Başından attığı, halini hatırını bile sormadığı çocuğunun kendisini sevmesini nasıl bekler örneğin ebeveyn?

Sadece dünyaya getirmiş olmak yeterli midir sevilme imtiyazını talep etmek için?

Bence hayır…

İnsan kardeşini de sevmeyebilir pekâlâ.

Bazen bir dost, kardeşin çok daha üzerinde değer taşımaz mı insan için?

Sevgide genelleme de yapmak yanlış, zorlama da...

Sadece anne baba, eş, kardeş, akraba diye sevmek zorunda değildir insan başkasını.

Sevgi hayatlarımızdaki kimselerin unvanlarına göre değil, bize hissettirdikleriyle oluşur.

Sevgi, kimi ve neden sevdiğimizin bilincine vardığımızda gerçek değerini bulur.

O bilinç doldurur sevgi kavramının içini.

Sevgi o zaman bir anlam ve değer taşımaya başlar.


***


“Dünyayı güzellik kurtaracak, bir insanı sevmekle başlayacak her şey.” diyor Sait Faik.

Yeter mi?

Bu kadar kolay mı?

Bence insan neden sevdiğini sorguladığında başlayacak her şey.

Severken olduğu gibi sevmiyorken de kendisini özgür hissettiğinde. 

Sevmeme hakkını da özgürce kullandığında…

Ve…

Herkesten önce, kendisini sevmeyi öğrendiğinde…

Kendisini sevmeye başladığında…

Ki…

Kişinin kendisini sevmesi de benliğini yüceltmesinin sonucu değil midir?

Ve bu da öz sorgulamadan, özeleştiriden geçmez mi?

Kendisini sevmeyen bir başkasını sevebilir mi peki?


***


Zor iştir gerçekten sevmek…

Bir sanattır sevebilmek.

Bu sanatı nasıl icra ettiğinizle bağlantılıdır sevginin gücü de, kalıcılığı da…

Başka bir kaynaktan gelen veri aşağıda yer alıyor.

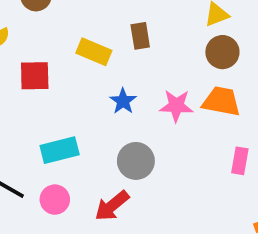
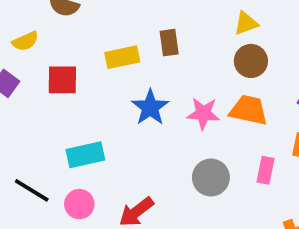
yellow rectangle: (94, 52) -> (122, 57), turned -36
blue star: (123, 101) -> (150, 107), size x1.4
gray circle: (136, 161) -> (211, 177), moved

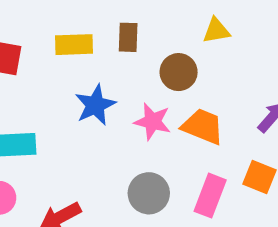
brown circle: (251, 61) -> (179, 72), moved
pink rectangle: (266, 170) -> (210, 196), size x1.4

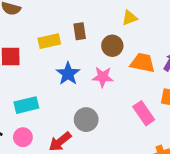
orange trapezoid: (203, 126) -> (143, 63), moved
gray circle: (149, 193) -> (86, 120), moved
pink rectangle: (210, 196) -> (144, 113), turned -45

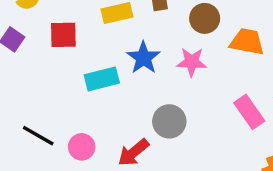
cyan rectangle: (26, 105) -> (102, 79), moved

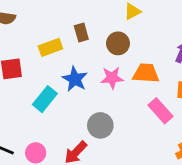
orange trapezoid: (247, 42) -> (146, 73), moved
cyan rectangle: (102, 79) -> (45, 99), turned -30

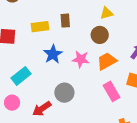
brown circle: (118, 43) -> (100, 35), moved
orange trapezoid: (146, 73) -> (107, 61), turned -45
cyan rectangle: (45, 99) -> (21, 76), moved

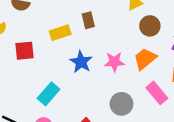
brown circle: (100, 35) -> (150, 26), moved
gray circle: (64, 93) -> (121, 104), moved

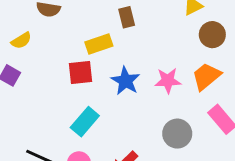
brown rectangle: (88, 20) -> (127, 17), moved
red square: (25, 51) -> (80, 72), moved

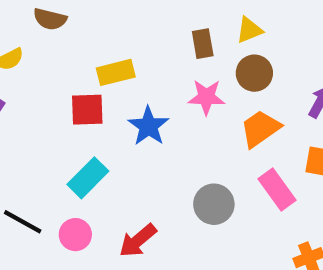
brown rectangle: (127, 17) -> (203, 44), moved
brown circle: (212, 35) -> (254, 73), moved
pink star: (168, 81) -> (206, 97), moved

Sadece “sevmeyi sevmek” kolayına kaçmaktır olayın.

Velhasıl, ciddi bir iştir sevmek…









YORUMLAR
Lütfen sitede yapacağınız yorumların hakaret, aşağılama vs. gibi unsurlar içermemesine özen gösteriniz. Bu tarz yorumlar kesinlikle aktive edilmeyecektir. Teşekkürler...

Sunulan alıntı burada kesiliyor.